Le postulat de base de ce premier roman d'Eloi Audoin-Rouzeau avait les ingrédients nécessaires pour me séduire et attiser ma curiosité. Un Paris post-apocalyptique, de nouvelles moeurs, de nouvelles coutumes, la redécouverte de la liberté, autant de thèmes dignes de la science-fiction dystopique et chers à mes attraits. Malheureusement, mon ravissement et mon étonnement s'essoufflent rapidement.
D'abord saisie par l'intrépidité de cette poursuite de tous les dangers, ne tenant que par le ténu fil de la chance, ce périple perd de son sens au fur et à mesure de ses digressions. Car si de prime abord, les étapes qui constituent ce voyage n'ayant pour but que la fuite nous permettent de faire la connaissance de personnages aussi variés que réalistes, et de nous interroger sur notre rapport à la vie, notre attachement à elle et à ses composantes, le fait que ces personnages ne soient que des instruments de passage laisse à désirer. Quelques pages leur sont accordées, puis il s'envole, au même titre que ce cher canard. La richesse de leur apport reste donc mince et superficielle.
Enfin, le protagoniste et narrateur, auquel sont dédiés les premiers et derniers chapitres, s'éclipse lui aussi pour ressurgir à la toute fin du roman et devenir l'issue de secours inespérée du volatile en cavale. Cette introspection personnelle, qui laisse présager une remise en question et qui s'efface pour laisser place à l'évasion, puis refaire subitement surface, témoigne d'une narration décousue dont les différents ressorts peinent à exister et cohabiter.
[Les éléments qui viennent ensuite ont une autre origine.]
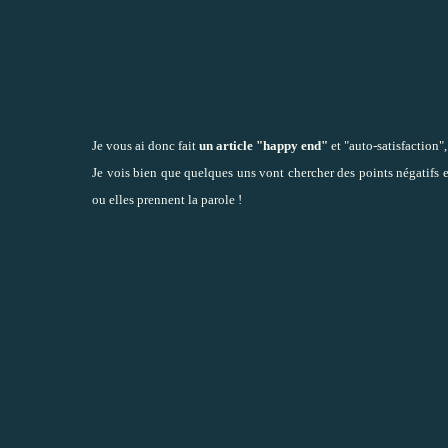
Je vous ai donc fait
un article "happy end"
et "auto-satisfaction",
Je vois bien que quelques uns vont chercher des points négatifs et
ou elles prennent la parole !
En somme, les ambitions sont concrètes, l'écriture est fluide et agréable et, il faut l'avouer, les portraits sont dressés avec savoir-faire. Cependant, le récit se trouve fragilisé de nombreuses lacunes, notamment en ce qui concerne la caractérisation et l'emploi des personnages. La mécanique et les rouages se grippent bien trop souvent pour faire de cette course un véritable périple haletant.